I giudici di Lussemburgo esprimono, dunque, preoccupazione e hanno emesso un giudizio di audit negativo sulla spesa relativa al 2023 sottolineando che l’ingente aumento del tasso di errore stimato è causato in gran parte dagli errori rilevati nella spesa per la coesione, che raggiungono il 9,3% (2022: 6,4%). Una delle ragioni per cui le amministrazioni nazionali stentano ad assicurare un finanziamento appropriato dei progetti di coesione, viene spiegato nella relazione, potrebbe risiedere nel fatto che devono spendere in tempi stretti denaro proveniente da fondi Ue che sono in concorrenza tra loro.

Ma cosa alimenta l’allarme della Corte dei conti europea sui rischi finanziari per il bilancio? Tre fattori: la guerra di aggressione della Russia contro l’Ucraina, l’elevato tasso di inflazione e soprattutto il debito record. Partiamo dal primo. L’assistenza finanziaria all’Ucraina è più che raddoppiata nel 2023, passando da 16 a 33,7 miliardi. La Corte avverte che trasferire nel futuro i rischi di eventuali inadempienze nei rimborsi dei prestiti potrebbe mettere il bilancio Ue sotto pressione. Inoltre, mette in evidenza i notevoli rischi associati allo strumento per l’Ucraina istituito nel 2024 per fornire sostegno finanziario di un importo aggiuntivo massimo di 33 miliardi sotto forma di prestiti per il periodo 2024-2027, a fronte del quale non è previsto l’obbligo di costituire accantonamenti.

A incidere negativamente c’è poi l’elevato tasso di inflazione: basandosi sulle previsioni della Commissione, la Corte stima che il bilancio possa perdere quasi il 13% del proprio potere d’acquisto entro la fine del 2025. L’esposizione complessiva del bilancio dell’Ue, che misura il rischio connesso alle garanzie prestate dal bilancio Ue e alle passività potenziali, era di 298 miliardi alla fine del 2023 (in aumento rispetto ai 248,3 miliardi del 2022). I riflettori, però, sono accesi soprattutto sul debito record. L’importo totale di impegni non ancora liquidati, che rischiano di tradursi in futuri obblighi di pagamento, ha raggiunto il livello record di 543 miliardi alla fine del 2023 (dai 452,8 miliardi di fine 2022). Al contempo, il debito ha subito un’impennata del 32%, raggiungendo i 458,5 miliardi nel 2023 (348 miliardi nel 2022), per effetto principalmente dei nuovi prestiti assunti per il Nextgenerationeu, pari a 268,4 miliardi.

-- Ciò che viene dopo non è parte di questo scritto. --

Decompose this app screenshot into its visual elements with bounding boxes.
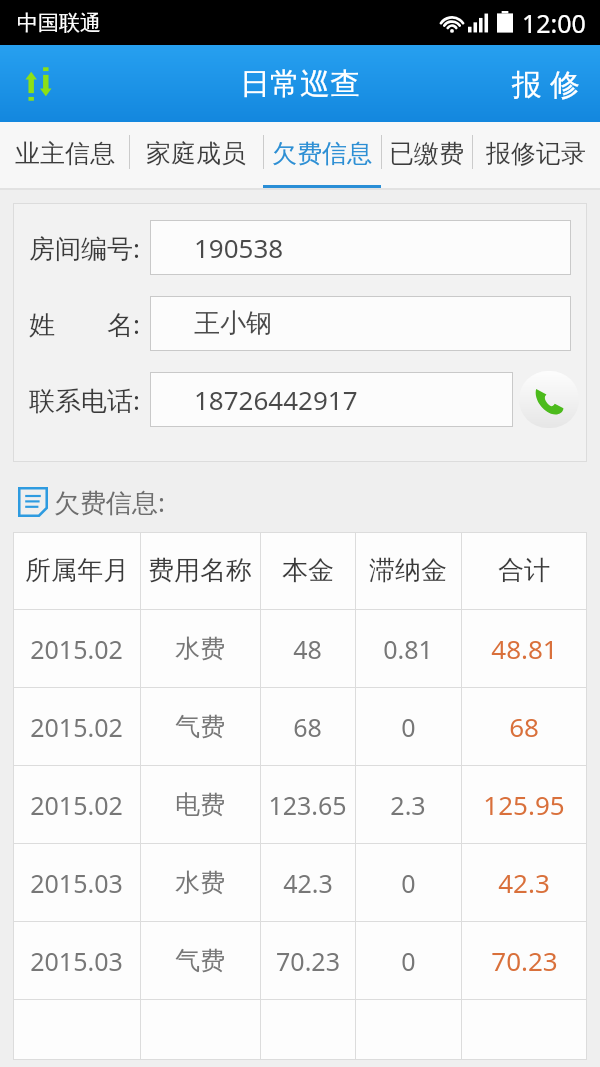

Il debito adesso è quasi raddoppiato rispetto al 2021, quando si collocava a 236,7 miliardi. Così la Ue «è ora uno dei maggiori emittenti di debito in Europa, benché non sia chiaro se la proposta sulle risorse proprie presentata dalla Commissione genererà entrate sufficienti a rimborsare il debito connesso al Recovery fund», viene evidenziato nel documento. Dove si stima che i costi aggiuntivi dell’indebitamento per il Recovery siano compresi tra i 17 e i 27 miliardi. Per quanto riguarda l’operazione Pnrr, la Corte ha rilevato che circa un terzo dei pagamenti a fondo perduto a fine 2023 non rispettava le norme e le condizioni applicabili. Dai dati della Procura europea (Eppo) emerge inoltre che a fine 2023 erano aperte 206 indagini relative ai fondi per il Pnrr con potenziali danni stimati in oltre 1,8 miliardi.

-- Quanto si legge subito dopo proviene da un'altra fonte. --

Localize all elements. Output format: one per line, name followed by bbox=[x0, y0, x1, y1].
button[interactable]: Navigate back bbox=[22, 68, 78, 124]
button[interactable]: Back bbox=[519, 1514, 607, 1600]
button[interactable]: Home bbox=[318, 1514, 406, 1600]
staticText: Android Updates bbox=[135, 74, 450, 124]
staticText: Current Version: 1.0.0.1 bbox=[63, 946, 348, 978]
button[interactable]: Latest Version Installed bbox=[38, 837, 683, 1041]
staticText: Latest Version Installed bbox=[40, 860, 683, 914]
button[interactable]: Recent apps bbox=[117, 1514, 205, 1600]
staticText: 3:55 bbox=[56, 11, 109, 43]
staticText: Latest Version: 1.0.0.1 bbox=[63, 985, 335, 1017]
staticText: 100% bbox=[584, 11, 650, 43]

Insomma, un giudizio pesante. Di fronte al quale stonano le lodi dell’operazione cantate proprio ieri dal commissario Ue per l’Economia, Paolo Gentiloni, secondo cui «Nextgenerationeu sta facendo una differenza concreta sul campo in tutta Europa, con riforme e investimenti che stanno rafforzando la competitività e la resilienza a lungo termine dell’Ue». Una «straordinaria opportunità», per Gentiloni. Che però, se si vanno a vedere i numeri, sta caricando i governi di burocrazia rallentando anche la percentuale dei soldi erogati rispetto a quelli promessi.

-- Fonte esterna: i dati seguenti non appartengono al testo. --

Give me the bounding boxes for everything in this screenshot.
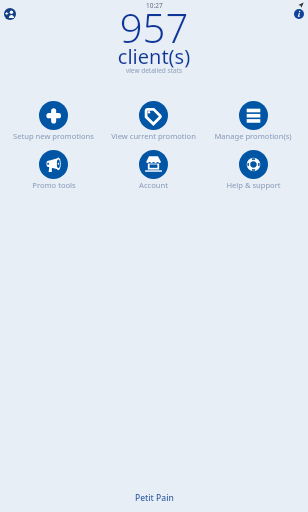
staticText: client(s) — [0, 43, 308, 70]
staticText: Setup new promotions — [13, 131, 94, 141]
button[interactable]: View current promotion — [103, 101, 203, 141]
button[interactable]: Account — [103, 150, 203, 190]
staticText: View current promotion — [111, 131, 196, 141]
staticText: Help & support — [226, 180, 281, 190]
button[interactable]: Help and support — [203, 150, 303, 190]
staticText: Account — [139, 180, 168, 190]
button[interactable]: Info — [294, 9, 304, 19]
button[interactable]: Promo tools — [4, 150, 103, 190]
staticText: 10:27 — [146, 1, 163, 10]
staticText: Manage promotion(s) — [214, 131, 292, 141]
button[interactable]: Manage promotions — [203, 101, 303, 141]
button[interactable]: Add client — [4, 8, 16, 20]
staticText: Petit Pain — [135, 492, 174, 504]
button[interactable]: view detailed stats — [0, 66, 308, 75]
staticText: Promo tools — [32, 180, 76, 190]
staticText: 957 — [0, 0, 308, 54]
button[interactable]: Setup new promotions — [4, 101, 103, 141]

Come si legge nella terza relazione annuale pubblicata ieri dalla Commissione Ue sull’attuazione del Fondo Rrf (Recovery and resilience facility), che con 648 miliardi in sovvenzioni e prestiti è il principale strumento per il finanziamento dei Pnrr. A oggi, viene riportato, la Commissione ha ricevuto 69 richieste di pagamento da 25 Stati membri e ha erogato oltre 267 miliardi, ovvero oltre il 40% dei finanziamenti disponibili. Entro la fine dell’anno, si prevede che saranno stati erogati, in totale, oltre 300 miliardi di euro di fondi, arrivando così a circa il 50%.